S. Coming out of the Bakken. They're moving that production by rail. Demand is up in the U. S.

So the need for the pipeline remains. All of our shippers remain 100% supportive even through the declining commodity price here that we've seen. We've gone back to all of our shippers. As I said, we continually work with them on all of our projects to understand what changes in commodity prices will have on their future needs. They've reiterated their need for Keystone Pipeline and their commitment to their contracts.

So it would be our intent to continue to press to build that pipeline because the demand doesn't change. So obviously, that would be our intent under end scenario is to continue to press for the approval of building this pipeline. What that would require in the event that you outlined, we can't speculate on that what that is because we don't know what that looks like at the current time. But certainly, we don't see there's any rationale at the current time for a negative decision. As I said, we've in my prepared remarks, the greenhouse gas emissions question has been answered several times by the Department of State in its environmental review.

The question of safety has been answered. And at the current time, we see no rationale for anything but a positive decision. So that's when we continue to press and provide information to the Department of State that help them augment the current record and drive us towards making a positive decision.

Speaker 14

If I may, just a follow-up. You highlighted in a recent letter to the State Department the fact that Alberta has implemented more stringent climate change regulations. Have you heard any response at all about that?

Speaker 2

No, we haven't. We filed that information as we do on a continuous basis with the Department of State, any material updates. And given that the greenhouse gas emissions question has gathered so much attention, we wanted to ensure that the record was as full as possible and had indicated, A, that the decision the conclusion had already been come to that the pipeline won't have an impact on greenhouse gas emissions. The EPA had indicated on several occasions that Canada could be doing more. So we updated the Department of State with, as you pointed out, the most recent changes in Alberta emission regulations, which increased the stringency on a per barrel basis in terms of reduction emission targets and increase the penalties, if you will, if emissions are above those levels.

That's a significant incentive for the industry to continue to reduce greenhouse gas emissions. They continue that. At the same time, we updated the Department of State on Canada's commitment to greenhouse gas reductions. They had made certain statements with respect to their position going into Paris, the 30% reduction by 2,030, their 2,050 reduction targets and the 2,100 reduction targets as well. So in terms of the greenhouse gas emissions questions, what our intent there was, was to ensure that the record was up to date as much as possible.

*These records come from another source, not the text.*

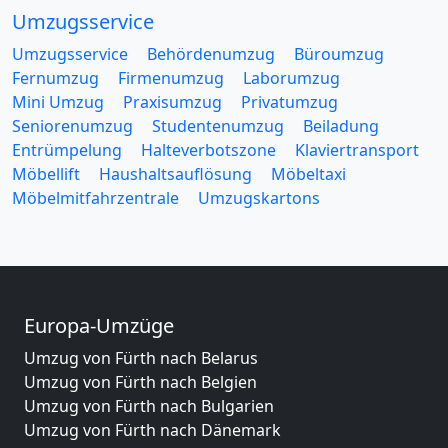
Umzugsservice
Umzugsservice
Behördenumzug
Büroumzug
Fernumzug
Firmenumzug
Laborumzug
Mini Umzug
Praxisumzug
Privatumzug
Seniorenumzug
Studentenumzug
Beiladung
Entrümpelung
Halteverbotszone
Klaviertransport
Möbellift
Haushaltsauflösung
Möbeltaxi
Möbelmitfahrzentrale
Umzugskartons
Europa-Umzüge
Umzug von Fürth nach Belarus
Umzug von Fürth nach Belgien
Umzug von Fürth nach Bulgarien
Umzug von Fürth nach Dänemark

And I guess, again, to indicate that the Canadian production continues to be a leader and Canadian jurisdictions continue to be a leader in greenhouse gas emissions reduction standards relative to either producing countries around the world.

Speaker 1

There are no further questions registered at this time. I'd like to turn the meeting back over to Mr. Moneta.

Speaker 2

Thanks very much, and thanks to all of you for participating this morning. We very much appreciate your interest in TransCanada, and we look forward to talking to you again soon. Bye for now.

Speaker 1

Thank you. The conference has now ended. Please disconnect your lines at this time, and thank you for your participation.